Forget plastics and manufacturing, today’s business school graduates are preparing for the digitized enterprise in which the creation, movement, storage, aggregation and analysis of data and information is far more important than materiel and widgets. The digital economy means that profitability and competitive advantage derives from the intelligent and clever use of data where the information consumer is often peripatetic customers and employees using mobile apps that tap an assortment of remote databases. But the explosion of data, applications, users and gadgets — with more than two billion mobile devices expected to ship just this year — produces a consequent boom in the need for IT infrastructure and the facilities to house it all and IT is struggling to keep up.
Cloud-scale data centers are fat, hot and crowded. The question for most organizations is whether owning, operating and managing these increasingly complex, specialized and expensive facilities is the best use of their capital and highly-coveted IT labor or whether, like other capital-intensive assets — think office buildings, shopping centers, semiconductor fabs or even airports — it makes more sense to rent versus own. In most cases, the answer is yes: your next data center should be a colocation facility.
Business Scenario and Typical Requirements
Moore’s Law aside, the nexus of pervasive data collection, associated big data analytics, ubiquitous and constant mobile device usage and concomitant applification of business, has left IT infrastructure struggling to keep pace with accelerating resource demands. Throughout the client-server and early Internet eras, IT hardware capability notoriously exceeded the demands of most software. Virtualization provided a temporary band aid, but with server consolidation ratios commonly well into double-digits, that bounty of untapped capacity has been tapped. With cloud-first applications architected for broadly distributed and redundant infrastructure, the name of the game for hardware designers is shrink down and scale out.
But what seems like a perfect engineering solution to the problem of scarcity, a Matrix-like proliferation of compact, yet high-performance servers, runs smack into the physics of parasitic transistor losses and the thermodynamics of heat transfer. Translated to the real world of data center equipment, it means that while a rack full of servers can now accommodate hundreds, if not thousands of virtual workloads, those powerful compute engines can consume tens of kilowatts, a power density that most enterprise facilities can’t accommodate and associated waste heat they can’t dissipate.
Coping with cloud-scale densities and resource usage requires a new generation of information factory that bears about as much resemblance to the traditional captive enterprise data center as a Walmart Supercenter does to the corner convenience store. The need for scale, efficiency and redundancy means, much like what happened when production-line manufacturing displaced small shops of craftsmen, size matters. The result is warehouse-sized facilities with 6- or 7-figures of usable space that cost upwards of a billion dollars; a figure well beyond the budgets of most IT organizations.

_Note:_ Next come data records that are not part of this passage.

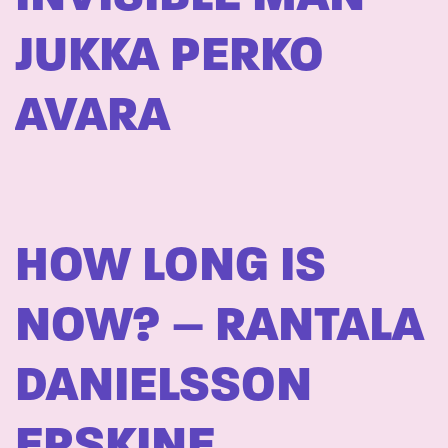
JUKKA PERKO
AVARA
HOW LONG IS
NOW? – RANTALA
DANIELSSON
ERSKINE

Most IT organizations have recently coped with a major data center project. According to a 2013 Uptime Institute survey, 70% of those operating data centers have built or renovated a site in the past five years at an average cost of between $5–10 million per MW of capacity. A 2013 Digital Realty survey showed similar results with 66% of respondents having built or acquired a new data center in the past two years with an average capacity of 2.6 MW.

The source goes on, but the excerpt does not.